Claudio Dionesalvi per Il Manifesto

 Alle prime luci dell’alba, in esecuzione di un’ordinanza firmata dal procuratore di Cosenza Giuseppe Cozzolino, approfittando dello svuotamento estivo del campus, decine di poliziotti e carabinieri hanno occupato l’area di Arcavacata per spianare la strada alle ruspe che hanno proceduto all’abbattimento dei capannoni occupati.

Agli attivisti è stata notificata la rituale denuncia per occupazione di suolo pubblico, furto di energia elettrica, somministrazione di bevande e interruzione di attività didattiche. Proprio quest’ultima appare la più bizzarra delle accuse. È parere condiviso dentro e fuori l’Unical che se non ci fossero state esperienze sociali, politiche e culturali come quelle abbattute ieri dalle ruspe, negli ultimi 15 anni Arcavacata sarebbe stata molto meno «università». Non solo: l’ex area polifunzionale è rimasta in vita grazie al Filorosso e alle compagnie teatrali di ricerca. Il campus, ridotto a un gigantesco dormitorio in orari extradidattici, sarebbe stato ancor più vuoto, tetro, privo d’anima.

È evidente che il progetto di Latorre va in tutt’altra direzione. «Da sempre l’idea del Rettore – spiega il professore Franco Piperno – è quella che l’università vada governata quasi fosse un’azienda, dove gli aspetti contabili-renumerativi prevalgono sui fini formativi, e la gerarchia accademica si modella su quella aziendale». Fedelissimo attuatore del modello Gelmini, il «magnifico» si è sempre distinto per operazioni di facciata che nessun miglioramento sostanziale hanno apportato alla qualità e al funzionamento della macchina organizzativa nell’università della Calabria.

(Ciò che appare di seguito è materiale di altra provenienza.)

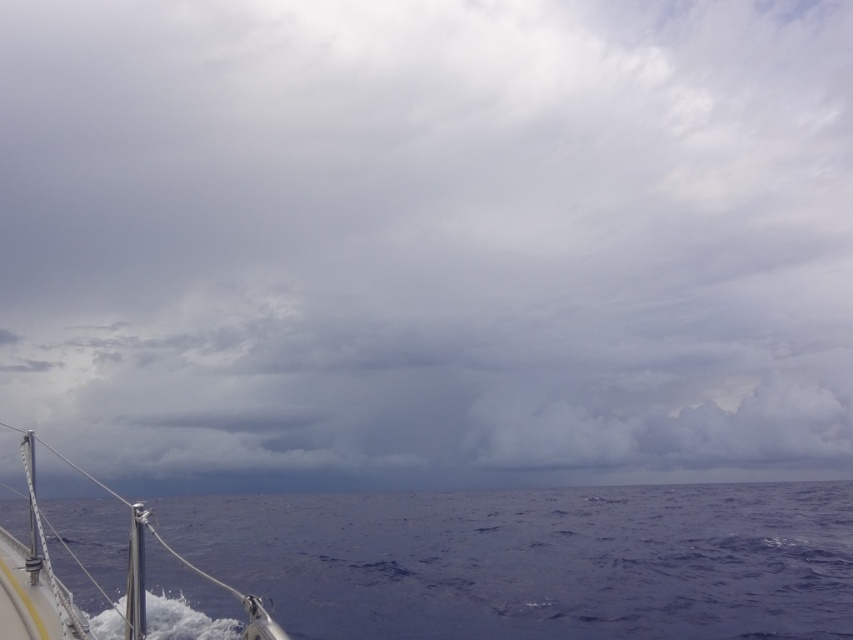 Question: Among these points, which one is nearest to the camera?

Choices:
 (A) (265, 612)
 (B) (416, 605)

Answer: (A)

Question: Does deep blue water at lower center appear over polished metal boat at lower left?

Choices:
 (A) yes
 (B) no

Answer: (A)

Question: Does deep blue water at lower center appear on the right side of polished metal boat at lower left?

Choices:
 (A) yes
 (B) no

Answer: (A)

Question: From the image, what is the correct spatial relationship of deep blue water at lower center in relation to polished metal boat at lower left?

Choices:
 (A) below
 (B) above

Answer: (B) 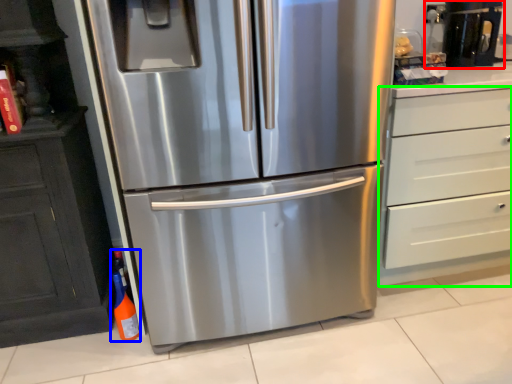 Question: Which object is positioned closest to coffee machine (highlighted by a red box)? Select from bottle (highlighted by a blue box) and chest of drawers (highlighted by a green box).

Choices:
 (A) bottle
 (B) chest of drawers

Answer: (B) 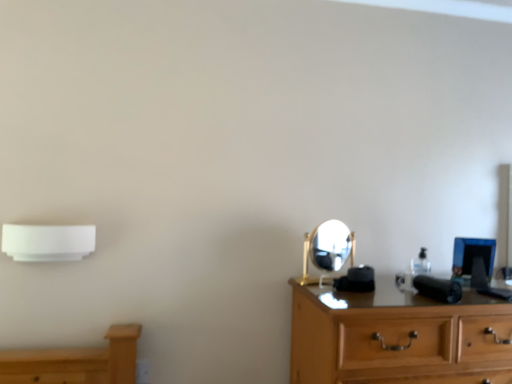 The image size is (512, 384). What are the coordinates of `wooden chest of drawers at right` in the screenshot? It's located at (397, 337).

Locate an element on the screen. The width and height of the screenshot is (512, 384). white plastic air conditioner at left is located at coordinates (48, 242).

Which object is closer to the camera taking this photo, white plastic electric outlet at lower left or white plastic air conditioner at left?

white plastic air conditioner at left is more forward.

Could you measure the distance between white plastic electric outlet at lower left and white plastic air conditioner at left?

white plastic electric outlet at lower left and white plastic air conditioner at left are 21.89 inches apart from each other.

In the scene shown: Based on their sizes in the image, would you say white plastic electric outlet at lower left is bigger or smaller than white plastic air conditioner at left?

In the image, white plastic electric outlet at lower left appears to be smaller than white plastic air conditioner at left.

Is white plastic electric outlet at lower left far away from white plastic air conditioner at left?

white plastic electric outlet at lower left is actually quite close to white plastic air conditioner at left.

Is wooden chest of drawers at right in front of gold metallic mirror at center?

Yes, it is in front of gold metallic mirror at center.

What's the angular difference between wooden chest of drawers at right and gold metallic mirror at center's facing directions?

The facing directions of wooden chest of drawers at right and gold metallic mirror at center are 17.6 degrees apart.

Would you say wooden chest of drawers at right contains gold metallic mirror at center?

No.

From a real-world perspective, between wooden chest of drawers at right and gold metallic mirror at center, who is vertically lower?

In real-world perspective, wooden chest of drawers at right is lower.

Which is farther, (332, 259) or (138, 373)?

The point (138, 373) is farther.

Considering the positions of objects gold metallic mirror at center and white plastic electric outlet at lower left in the image provided, who is more to the left, gold metallic mirror at center or white plastic electric outlet at lower left?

«Il centro sociale viveva sotto minaccia di sgombero ormai dall’agosto del 2005 – si legge in una nota di Filorosso -, quando lo stesso rettore, dopo aver fatto approvare una delibera a maggioranza in piena estate dal Consiglio d’Amministrazione, provò ad eseguire la demolizione dello spazio, ritenuto inagibiinagibile e privo dei requisiti di sicurezza. Da sottolineare che quegli spazi erano frequentati dagli studenti dell’Unical già prima del centro sociale, quando ospitavano aule e laboratori. Gli occupanti respinsero quel tentativo: da allora, in questi sei anni, è stato un susseguirsi di diffide, visite dei carabinieri,multe e procedimenti aperti a carico dei suoi storici fondatori. Fino all’agosto scorso, con il taglio di acqua e luce». «Nonostante l’inasprimento dei rapporti con l’amministrazione universitaria – prosegue la nota – il Filorosso non ha smesso di dimostrare la consueta disponibilità alla trattativa e all’eventuale trasloco in altri locali, al fine di salvaguardare l’attività di aggregazione giovanile in un territorio disgregato come la Calabria. Con Filorosso il rettore normalizzatore demolisce un’anomalia positiva per l’Unical, l’unico luogo che ha sempre praticato oltre che predicato la socialità, l’autoformazione, la qualità della vita in un Campus agonizzante, deturpato dalle gru e dal cemento, dove gli studenti possono studiare, mangiare e dormire,ma nonincontrarsi e coltivare sogni di libertà».